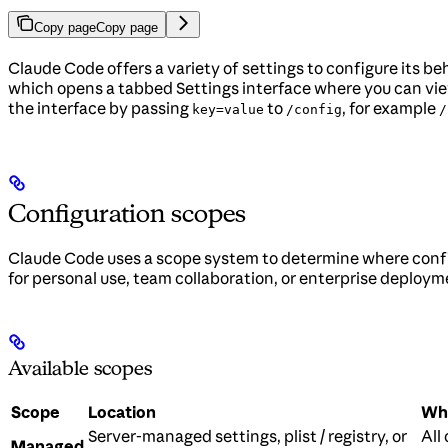
Copy page
Copy page
Claude Code offers a variety of settings to configure its 
which opens a tabbed Settings interface where you can view
the interface by passing
to
, for example
key=value
/config
/
Configuration scopes
Claude Code uses a scope system to determine where confi
for personal use, team collaboration, or enterprise deploym
Available scopes
Scope
Location
Who
Server-managed settings, plist / registry, or
All
Managed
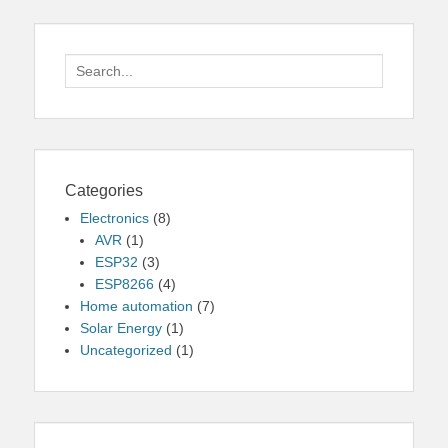
Search
for:
Categories
Electronics
(8)
AVR
(1)
ESP32
(3)
ESP8266
(4)
Home automation
(7)
Solar Energy
(1)
Uncategorized
(1)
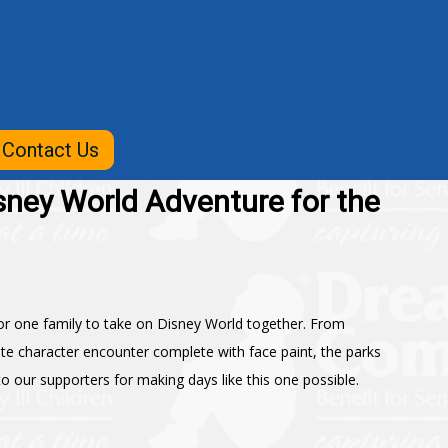
Contact Us
sney World Adventure for the
r one family to take on Disney World together. From
ate character encounter complete with face paint, the parks
 our supporters for making days like this one possible.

- - -

* **Task prompt**: Please set down the lines above word for word and leave out the pictures.

* **Task response**:
Copy page
Copy page
Claude Code offers a variety of settings to configure its 
which opens a tabbed Settings interface where you can view
the interface by passing
to
, for example
key=value
/config
/
Configuration scopes
Claude Code uses a scope system to determine where confi
for personal use, team collaboration, or enterprise deploym
Available scopes
Scope
Location
Who
Server-managed settings, plist / registry, or
All
Managed
Search
for:
Categories
Electronics
(8)
AVR
(1)
ESP32
(3)
ESP8266
(4)
Home automation
(7)
Solar Energy
(1)
Uncategorized
(1)
Contact Us
sney World Adventure for the
r one family to take on Disney World together. From
ate character encounter complete with face paint, the parks
 our supporters for making days like this one possible.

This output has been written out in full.